A recommender system can be viewed as a search ranking system, where the input query is a set of user and contextual information, and the output is a ranked list of items. Given a query, the recommendation task is to find the relevant items in a database and then rank the items based on certain objectives, such as clicks or purchases.
One challenge in recommender systems, similar to the general search ranking problem, is to achieve both memorization and generalization.

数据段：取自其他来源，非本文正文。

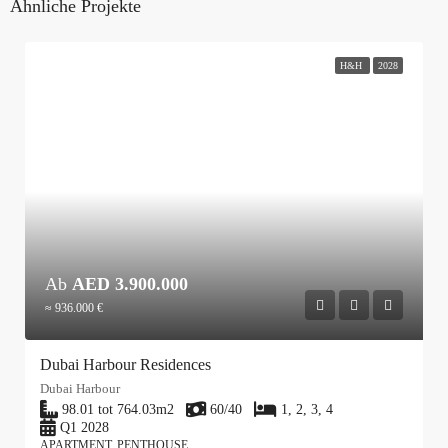
Ähnliche Projekte
H&H
2028
Ab
AED 3.900.000
≈ 936.000 €
Dubai Harbour Residences
Dubai Harbour
98.01 tot 764.03
m2
60/40
1, 2, 3, 4
Q1 2028
APARTMENT, PENTHOUSE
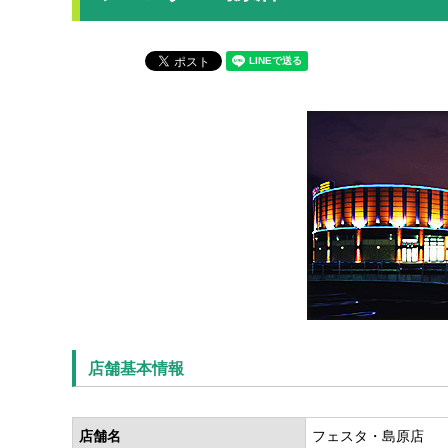
店舗基本情報
店舗名
フェスタ・島原店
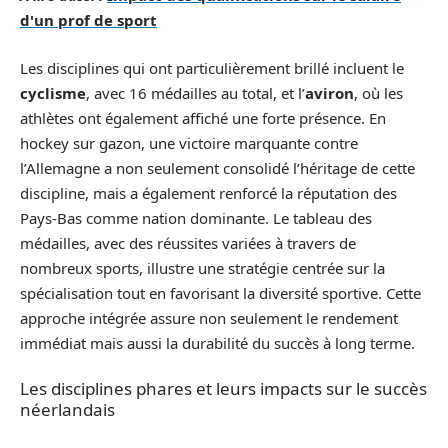
d'un prof de sport
Les disciplines qui ont particulièrement brillé incluent le
cyclisme
, avec 16 médailles au total, et l’
aviron
, où les
athlètes ont également affiché une forte présence. En
hockey sur gazon, une victoire marquante contre
l’Allemagne a non seulement consolidé l’héritage de cette
discipline, mais a également renforcé la réputation des
Pays-Bas comme nation dominante. Le tableau des
médailles, avec des réussites variées à travers de
nombreux sports, illustre une stratégie centrée sur la
spécialisation tout en favorisant la diversité sportive. Cette
approche intégrée assure non seulement le rendement
immédiat mais aussi la durabilité du succès à long terme.
Les disciplines phares et leurs impacts sur le succès
néerlandais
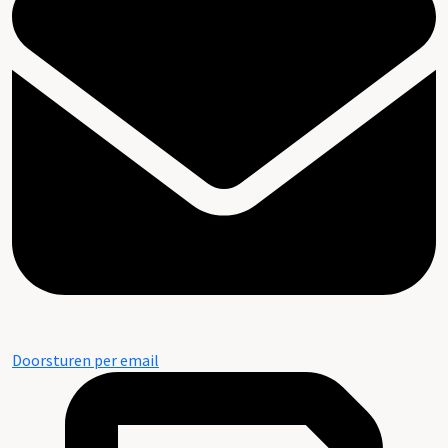
Doorsturen per email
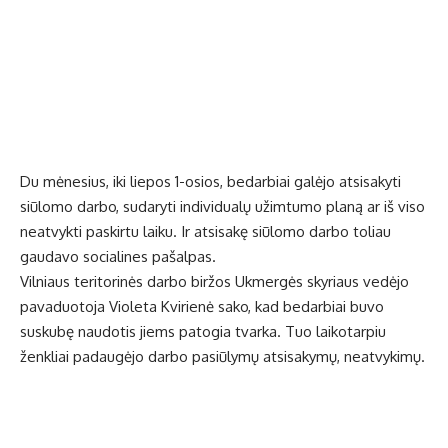
Du mėnesius, iki liepos 1-osios, bedarbiai galėjo atsisakyti
siūlomo darbo, sudaryti individualų užimtumo planą ar iš viso
neatvykti paskirtu laiku. Ir atsisakę siūlomo darbo toliau
gaudavo socialines pašalpas.
Vilniaus teritorinės darbo biržos Ukmergės skyriaus vedėjo
pavaduotoja Violeta Kvirienė sako, kad bedarbiai buvo
suskubę naudotis jiems patogia tvarka. Tuo laikotarpiu
ženkliai padaugėjo darbo pasiūlymų atsisakymų, neatvykimų.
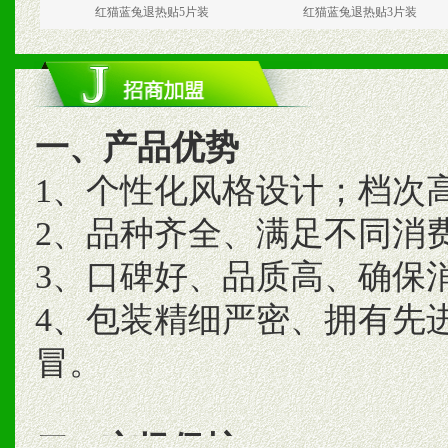
红猫蓝兔退热贴5片装
红猫蓝兔退热贴3片装
一、产品优势
1、个性化风格设计；档次
2、品种齐全、满足不同消
3、口碑好、品质高、确保
4、包装精细严密、拥有先
冒。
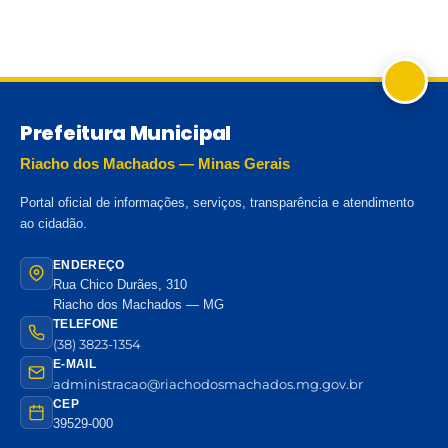
Prefeitura Municipal
Riacho dos Machados — Minas Gerais
Portal oficial de informações, serviços, transparência e atendimento
ao cidadão.
ENDEREÇO
Rua Chico Durães, 310
Riacho dos Machados — MG
TELEFONE
(38) 3823-1354
E-MAIL
administracao@riachodosmachados.mg.gov.br
CEP
39529-000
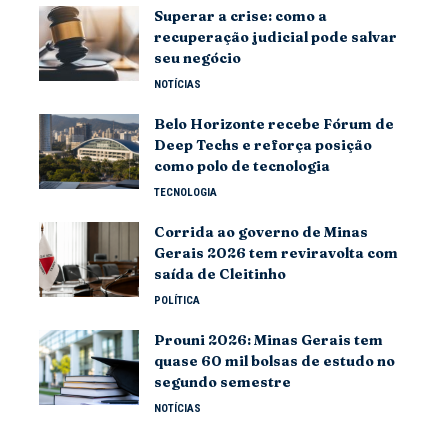
Superar a crise: como a
recuperação judicial pode salvar
seu negócio
NOTÍCIAS
Belo Horizonte recebe Fórum de
Deep Techs e reforça posição
como polo de tecnologia
TECNOLOGIA
Corrida ao governo de Minas
Gerais 2026 tem reviravolta com
saída de Cleitinho
POLÍTICA
Prouni 2026: Minas Gerais tem
quase 60 mil bolsas de estudo no
segundo semestre
NOTÍCIAS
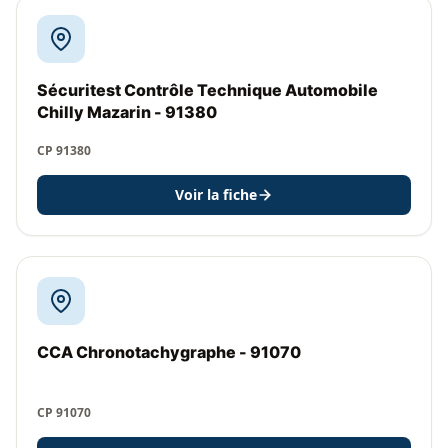
Sécuritest Contrôle Technique Automobile
Chilly Mazarin - 91380
CP 91380
Voir la fiche
CCA Chronotachygraphe - 91070
CP 91070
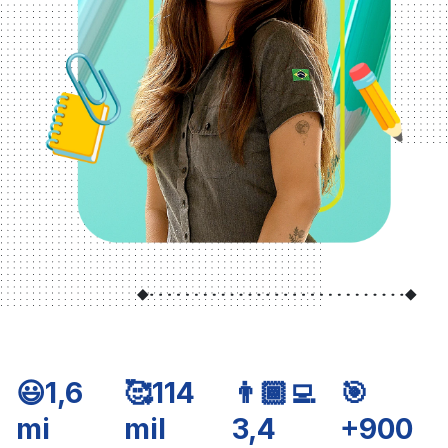
😃1,6
🥰114
👨🏾‍💻
🎯
mi
mil
3,4
+900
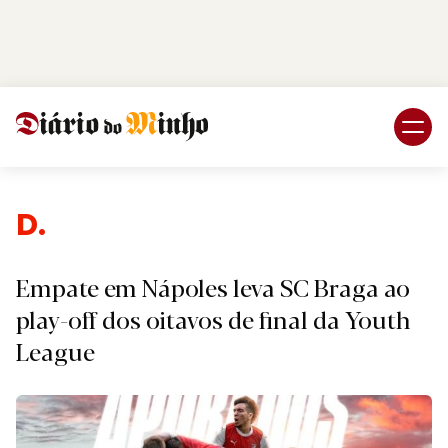
Login
Subscreva DM
Des
Empate em Nápoles leva SC Braga ao
play-off dos oitavos de final da Youth
League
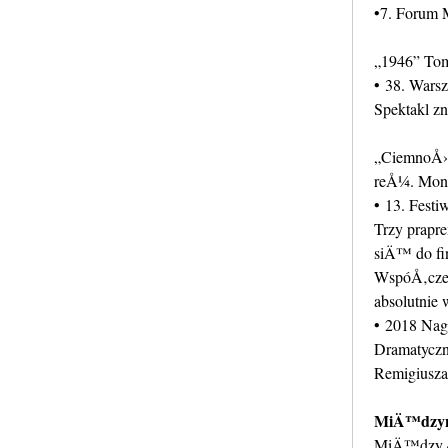
•7. Forum 
„1946” Tom
• 38. Warsz
Spektakl z
„CiemnoÅ›c
reÅ¼. Mon
• 13. Fest
Trzy prapr
siÄ™ do fi
WspóÅ‚czesn
absolutni
• 2018 Nag
Dramatyczn
Remigiusza
MiÄ™dzyna
MiÄ™dzy 4 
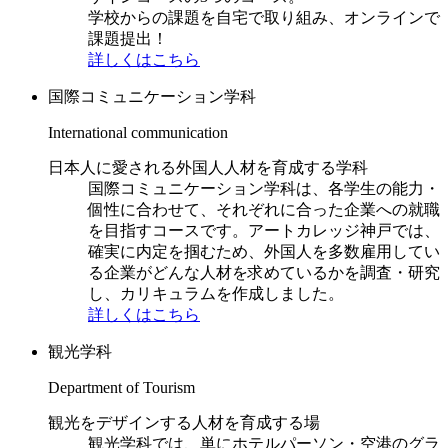
学校からの課題を自宅で取り組み、オンラインで
課題提出！
詳しくはこちら
国際コミュニケーション学科
International communication
日本人に愛される外国人人材を育成する学科
国際コミュニケーション学科は、各学生の能力・
個性に合わせて、それぞれに合った企業への就職
を目指すコースです。アートカレッジ神戸では、
確実に内定を掴むため、外国人を多数雇用してい
る企業がどんな人材を求めているかを調査・研究
し、カリキュラムを作成しました。
詳しくはこちら
観光学科
Department of Tourism
観光をデザインする人材を育成する場
観光学科では、単にホテルパーソン・空港のグラ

Memorization can be loosely defined as learning the frequent co-occurrence of items or features and exploiting the correlation available in the historical data.Generalization, on the other hand, is based on transitivity of correlation and explores new feature combinations that have never or rarely occurred in the past. Recommendations based on memorization are usually more topical and directly relevant to the items on which users have already performed actions. Compared with memorization, generalization tends to improve the diversity of the recommended items. In this paper, we focus on the apps recommendation problem for the Google Play store, but the approach should apply to generic recommender systems.
譯文:

推薦系統可以被看做是一個搜索排序系統,其中輸入的query是一系列的用戶和文本信息,輸出是items的排序列表。給定一個query,推薦的任務就是到數據庫中去找出相關的items,然後對這些items根據相關對象,如點擊或者購買行爲,進行排序。
和傳統的搜索排序問題一樣,在推薦系統中,一個挑戰就是區域同時達到memorization和generalization。Memorization可以被大概定義爲學習items或者features之間的相關頻率,在歷史數據中探索相關性的可行性。Generalizaion的話則是基於相關性的傳遞,去探索一些在過去沒有出現過的特徵組合。基於memorization的推薦相對來說具有局部性,是在哪些用戶和items已經有直接相關聯的活動上。相較於memorization,generalization嘗試去提高推薦items的多元化。在這篇paper中,我們主要關注Google Play 商店的app推薦問題,但是該方法對推薦系統具有通用性。

點評:
這裏我沒有對memorization和generalization進行翻譯,因爲我也不知道怎麼翻譯,memorization的話就是去把歷史數據中顯性的非線性找出來,generalization的就是範化性,就是把一些隱性的找出來。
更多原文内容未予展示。